Ha’way the Lads. One piece of brighter news: we’ve actually climbed a place, to the nose bleed altitude of third bottom.

M Salut, drawn by Matt, colouring by Jake

7 thoughts on “Grayson sacked. But what do the masters of his misfortune plan next?”

  1. Sunderland have brought in several managers with good reputations over the past ten years. Martin O’ Neil, Dick Advocaat, Steve Bruce, David Moyes, Sam Allardyce and for the level he had managed at…yes even Simon Grayson, all highly thought of in the game before they rolled up on Wearside. Apart from Sam, they all left with their reputation in tatters. But, they cant all be duds can they? Since Steve Bruce, none of our managers has lasted little over a year.

    Each manager has his own ideas of how he wants to set up his side, how he wants them to play, what type of player he wants to bring in to implement his style, each manager inheriting a miss-mash of a squad of each previous managers partly assembled masterplan. Throw in a couple of Directors of Football along the way and you end up with the mess of a situation we found ourselves at this summer.

    Right now the players are being crucified by the home crowds for under-performing and rightly so, but if you have one manager after another year upon year, a chairman that clearly has no ambition for the club with a lack of direction or consistency shown from the top, you get what we are witnessing…. a fractured squad, with no unity, with players who would rather be anywhere else than playing in front of toxic crowds for a team that is next to rock bottom of the Championship. The fans have had enough, but take note, the team look like they have too.

    Grayson did have to go I agree, but long term, nothing will improve no matter which manager we bring in simply because Ellis Short is still here. And while Ellis is still here, no manager will receive the backing in the transfer market they need or be shown the patience that is required to turn the club around.

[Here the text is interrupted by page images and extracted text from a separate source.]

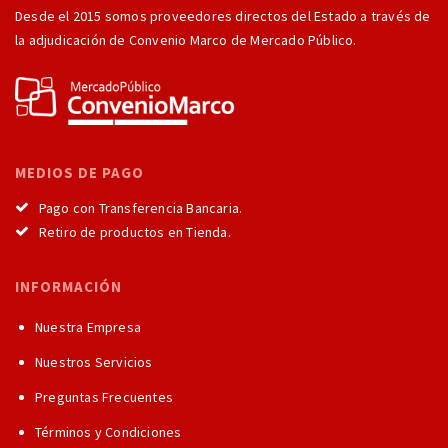
Desde el 2015 somos proveedores directos del Estado a través de
la adjudicación de Convenio Marco de Mercado Público.
MEDIOS DE PAGO
Pago con Transferencia Bancaria.
Retiro de productos en Tienda.
INFORMACIÓN
Nuestra Empresa
Nuestros Servicios
Preguntas Frecuentes
Términos y Condiciones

If Ellis Short goes, we can begin to rebuild and move upward..not until.

  2. Sitting in the manager’s chair at Sunderland is like sitting in the saddle of a wild bucking bronco, nobody stays on for long.

  3. A huge injection of pride, history and commitment is needed in the shape of the next manager/ management team to have any chance of avoiding the drop.

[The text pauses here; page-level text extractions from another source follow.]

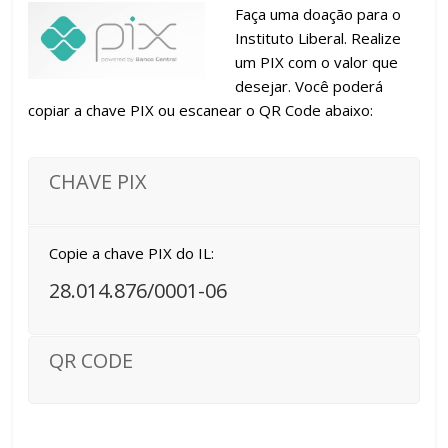
Faça uma doação para o
Instituto Liberal. Realize
um PIX com o valor que
desejar. Você poderá
copiar a chave PIX ou escanear o QR Code abaixo:
CHAVE PIX
Copie a chave PIX do IL:
28.014.876/0001-06
QR CODE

    The next manager will have to instill this into a faltering squad, not all bad pennies just unfortunate that they find themselves in this mess (mostly the youngsters).

    However there are established players at this Club who should be ashamed of themselves as so called professionals, but we need them to step up to the mark and be counted again because without it nothing will change.

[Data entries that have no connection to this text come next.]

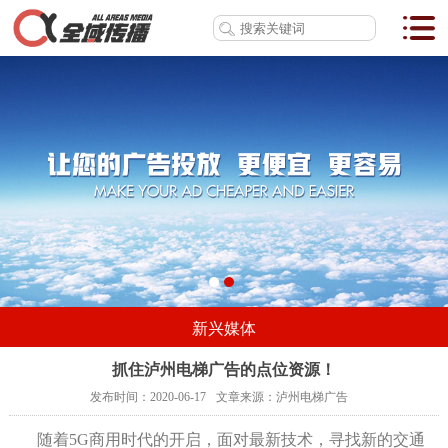
新兴媒体
抓住泸州电梯广告的点位资源！
发布时间：
2020-06-17
文章来源：
泸州电梯广告
随着5G商用时代的开启，面对最新技术，寻找新的交通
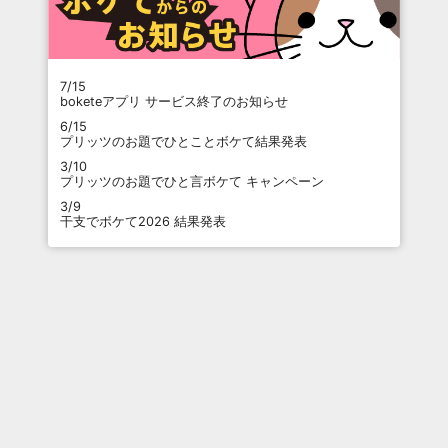
7/15
boketeアプリ サービス終了のお知らせ
6/15
プリッツのお題でひとことボケて結果発表
3/10
プリッツのお題でひと言ボケて キャンペーン
3/9
干支でボケて2026 結果発表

    Once we are safe we can then afford the luxury of removing the culprits…..Short, Bain and some of the players.

  4. Grayson like Short , Bain and the players are was not up to the job. Unfortunately for him he was the only piece of the jigsaw the could be replaced. Who we get next is Bain’s job and unless the players up their game nothing will change . Pull your fingers out eh lads ?

  5. He had to go. A different philosophy is urgently required whilst salvation is still possible, if in fact that is the case even at the end of October.
    Grayson seems to be one of the good guys, in all honesty but more than that is needed for even minimal success for our great club – and despite the efforts of the owner to shatter that history, we will rise again.
    Tomorrow is the first day of the rest of my life and the start of the fightback for my lifelong team.
    Keep the faith, we will recover.